As of last Friday, my little slice of the hemisphere ended the COVID lockdown.
I am not sure what sort of reaction I expected. Perhaps a level of jubilance that we managed to get 85% of country vaccinated, or an economic sigh of relief, but frankly it seems I am not alone in feeling like life still remains in a state of flux.
Naturally the ability to go out “as normal” has been pleasant, and I am pretty chill regarding public transportation these days, but then again the pandemic has been both a blessing and a curse.
It has illustrated the value of good preps and pointed out the fault lines within the self sustain movement.
Many of us have discovered new hobbies and paradoxically let go of bad habits.
It seems to me that my entire visible world shuddered in unrestrained projects as the lockdowns persisted like clockwork.
Every neighbour started painting their houses, I saw non-stop construction, and broadly speaking, it looked to me like a fabricated opportunity to make the most of a shitty situation.
To be fair, I did much the same thing. Made my garden an oasis of solace, purchased far too many tools, including a metal lathe, lapping machine, and the list goes on.
I also pounced on my neighborhoods doing renos by going on daring excursions with the girl to rescue poor succulents & other plants that were axed and discarded in their prime.
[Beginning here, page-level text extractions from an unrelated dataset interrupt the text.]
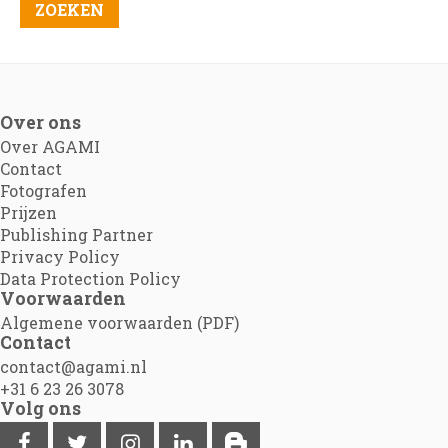
Over ons
Over AGAMI
Contact
Fotografen
Prijzen
Publishing Partner
Privacy Policy
Data Protection Policy
Voorwaarden
Algemene voorwaarden (PDF)
Contact
contact@agami.nl
+31 6 23 26 3078
Volg ons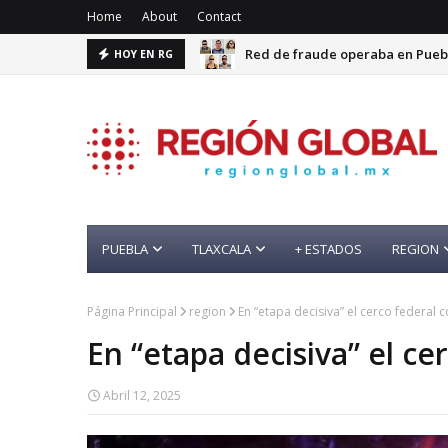
Home
About
Contact
Red de fraude operaba en Puebl
HOY EN RG
PUEBLA
TLAXCALA
+ ESTADOS
REGION
Página Principal
region
En “etapa decisiva” el cerco federal 
En “etapa decisiva” el ce
Abril 12, 2025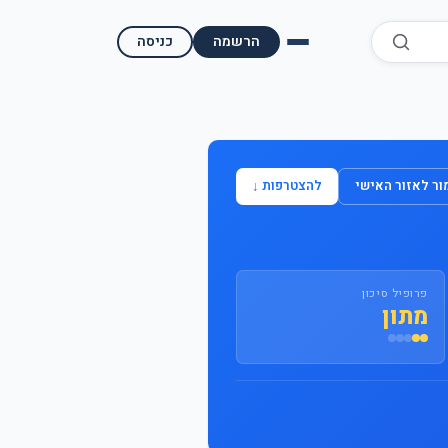
הרשמה
כניסה
השוואת קופות גמל
השוואת בתי השקעות למסחר עצמאי
ר לאזור האישי
להצטרפות ↓
מאמרים ומדריכים
תשואות היסטוריות
פרופיל סיכון
מעקב שוק ההון | גמלטופ
מתון
תנאי שימוש
אודות גמל טופ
Many yuccas and jade plants, and even a couple already-potted sword ferns, found sanctuary in my garden.
I recently spoke with a friend of mine concerning the past year. I summed it up as a year of my life that seemed to endure in a vacuum, with my existence simply existing.
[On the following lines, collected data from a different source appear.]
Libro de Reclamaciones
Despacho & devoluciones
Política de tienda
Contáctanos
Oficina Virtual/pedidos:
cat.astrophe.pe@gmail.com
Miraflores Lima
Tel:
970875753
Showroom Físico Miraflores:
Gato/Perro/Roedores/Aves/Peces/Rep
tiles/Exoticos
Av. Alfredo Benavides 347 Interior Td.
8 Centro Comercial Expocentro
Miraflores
He rolled his eyes and we left it at that, but it is a discomforting feeling to acknowledge the frailty of our system and what this all means for the future.
What preparations can we possibly undergo to maintain our links to the broader world whilst remaining independent from the fallout of another pandemic or other existential crisis?
I honestly have no idea.
I know that being fully off-grid isn’t viable based on the people who did it and after doubling down realized that homesteading is a full-time job in itself.
I know that I can’t live without people in my life, but I also know that my environment is subject to change, outside of my control.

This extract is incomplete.